Inter-university interdisciplinary research project: Poznań University of Life Sciences – Poznań University of Medical Sciences
Principal investigator (grant holder) – Aleksandra Łangowska
Flow cytometry is a method to conduct a multiparameter analysis of cells suspended in liquid and passing through a laser beam. Analyses of human and other mammal sperm using this method have already been performed but its application for insect semen is still the subject of investigation. Semen isolated from honey bee Apis mellifera and red mason bee Osmia rufa was dyed using SYBR-14 and propidium iodide (PI). The fluorescence of the SYBR-14 stained cells was analyzed in a green fluorescence channel (FL-1), while the PI fluorescence was analyzed in a red fluorescence channel (FL-3). Living and dead cell populations were separated using a density dot plot and the percentage of each in the sample was calculated.
Methods applied. Staining with SYBR_14 : IP fluorochromes; fluorescent beads BD truCOUNT Tubes; flow cytometry
Results. In the image typical for spermatozoa counting beads were invisible (or covered under sperm image) – the method applied cannot be used in evaluation of bee sperm counts with flow cytometry
Methods applied. Staining with SYBR_14 : IP fluorochromes; flow cytometry – methanol stress test to determine the position of dead cells on the dot plot (bottom-right corner); adjusting parameters of measurements; double measurements for every single probe (high repeatability, Spearman correlation, rS > 0.70 in all cases, n = 20, P < 0.001 in all cases).
Results. In the semen of both bee species, collected from males (from seminal vesicles; in honey bee also from ejaculate) and honey bee queens (from spermathecae of instrumentally inseminated laying queens), four populations were found: artefacts (non-sperm), live spermatozoa (green fluorescence), dead spermatozoa (red fluorescence) and large double-stained transitory population.

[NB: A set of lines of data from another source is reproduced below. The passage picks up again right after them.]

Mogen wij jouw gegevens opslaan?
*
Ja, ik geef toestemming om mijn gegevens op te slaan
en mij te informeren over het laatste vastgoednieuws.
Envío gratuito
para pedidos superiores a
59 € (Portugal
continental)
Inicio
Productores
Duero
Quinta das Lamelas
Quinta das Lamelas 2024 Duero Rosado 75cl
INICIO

Fig. Typical image of the fluorescence dot plot with separated alive and dead honeybee sperm cells.
Cells stained only with PI were treated as dead. Cells with definitely higher fluorescence in the FL-1 channel were considered alive. We have obtained an average of 3.8% cells stained only with PI and 96.2% of cells stained with SYBR-14 for 20 analyzed samples (SD = 2.04).

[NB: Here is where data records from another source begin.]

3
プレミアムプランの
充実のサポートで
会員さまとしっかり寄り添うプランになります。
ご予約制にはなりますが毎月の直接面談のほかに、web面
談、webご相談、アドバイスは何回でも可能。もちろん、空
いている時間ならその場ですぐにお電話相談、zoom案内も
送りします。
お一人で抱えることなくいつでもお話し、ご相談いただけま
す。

Living population also emitted fluorescence in the PI channel. Dual fluorescence (green and red) has previously been reported in honey bee studies based on microscope analyses. However, the difference we observed of PI fluorescence between populations considered as alive and dead was of at least one order of magnitude (Fig.1).

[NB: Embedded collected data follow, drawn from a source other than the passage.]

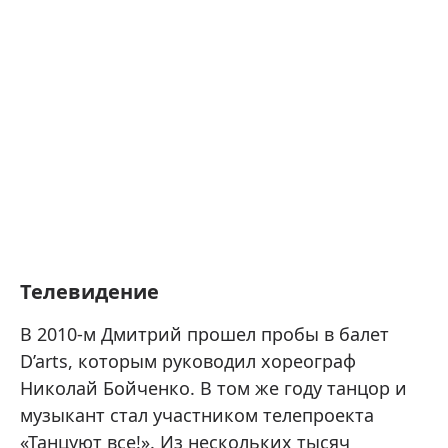
Телевидение
В 2010-м Дмитрий прошел пробы в балет
D’arts, которым руководил хореограф
Николай Бойченко. В том же году танцор и
музыкант стал участником телепроекта
«Танцуют все!». Из нескольких тысяч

Our research has confirmed that the viability of honey bee semen can also be estimated using this method based on DNA fluorochromes typical of live and dead cells. The cells do not need to be counted since results are calculated based on their relative proportions. Flow cytometry is an automatic, time-saving and more precise method when compared with other available methods. It appears to solve the problems associated with distinguishing and counting double-stained cells.
The research needs to be continued to evaluate the dynamics of change in the transitory double-stained sperm population.
Rzymski P., Langowska A. Fliszkiewicz M., Poniedziałek B., Karczewski J., Wiktorowicz K. (2012) Flow cytometry as an estimation tool for honey bee sperm viability. Theriogenology 77,8: 1642-1647.